Certain Lloyd's Underwriters
|LHRC v Deputy Commissioner of Taxation  FCAFC 184
Full Court of the Federal Court of Australia
Siopis, Pagone & Wigney JJ
Administrative law - first appellant was director of an investment bank - second to sixth appellants were trustees of discretionary trusts - beneficiaries of discretionary trusts included first appellant and family members - first appellant also principal and director of the trustee companies together with father - primary judge dismissed appellants’ application for judicial review to set aside notice issued by Commissioner of Taxation under s264 Income Tax Assessment Act 1936 (Cth) to attend an interview - appellants contended primary judge ought to have concluded decision-maker failed to take into account relevant consideration when deciding to issue notice and that primary judge ought to have found decision to issue notice was unreasonable - “detriment” to first appellant - Administrative Decisions (Judicial Review) Act 1977 (Cth) - s30(5) Australian Crime Commission Act 2002 (Cth) - Crimes Act 1914 (Cth) - s 39B Judiciary Act 1903 (Cth) - held: grounds of appeal failed - no failure to take into account relevant consideration - decision not unreasonable in relevant sense - appeal dismissed.

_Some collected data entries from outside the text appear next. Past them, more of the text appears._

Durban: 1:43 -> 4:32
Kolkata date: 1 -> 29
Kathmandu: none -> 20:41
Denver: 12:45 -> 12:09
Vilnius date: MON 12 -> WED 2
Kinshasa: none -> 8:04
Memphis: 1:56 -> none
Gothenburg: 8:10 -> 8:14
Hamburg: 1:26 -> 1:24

|Hornsby Shire Council v Viscardi  NSWCA 417
Court of Appeal of New South Wales
Beazley P; Gleeson & Simpson JJA
Negligence - respondent injured shoulder in fall in car park when he lost footing after stepping into depression in bitumen (bitumen patch) - bitumen patch was product of “restoration work” rather than pothole - appellant was owner and occupier of car park premises - trial judge found appellant carried out original restoration work negligently and gave judgment for respondent - held: primary judge did not err in finding Council carried out restoration work or that accident was caused by Council’s negligence - appeal dismissed.
Hornsby Shire Council
|Hussain v Haynoum Developments Pty Ltd  NSWCA 420
Court of Appeal of New South Wales
Beazley P, Leeming JA & McDougall J
Contract - respondents sued appellants to recover money owing under deed - appellants admitted they executed deed but that they had executed it as result of second respondent’s conduct amounting to duress or to “statutory” unconscionability - appellant’s conceded that if second respondent’s conduct not unlawful, appeal could not succeed - s13 Building and Construction Industry Security of Payments Act 1999 (NSW) - cll162A, 162B & 162C Environmental Planning and Assessment Regulation 2000 (NSW) - r51.53 Uniform Civil Procedure Rules 2005 (NSW) - held: appellants’ “implied term” argument failed - ground of appeal in relation to EPA Regulation failed - no unlawful conduct by second respondent - appeal dismissed.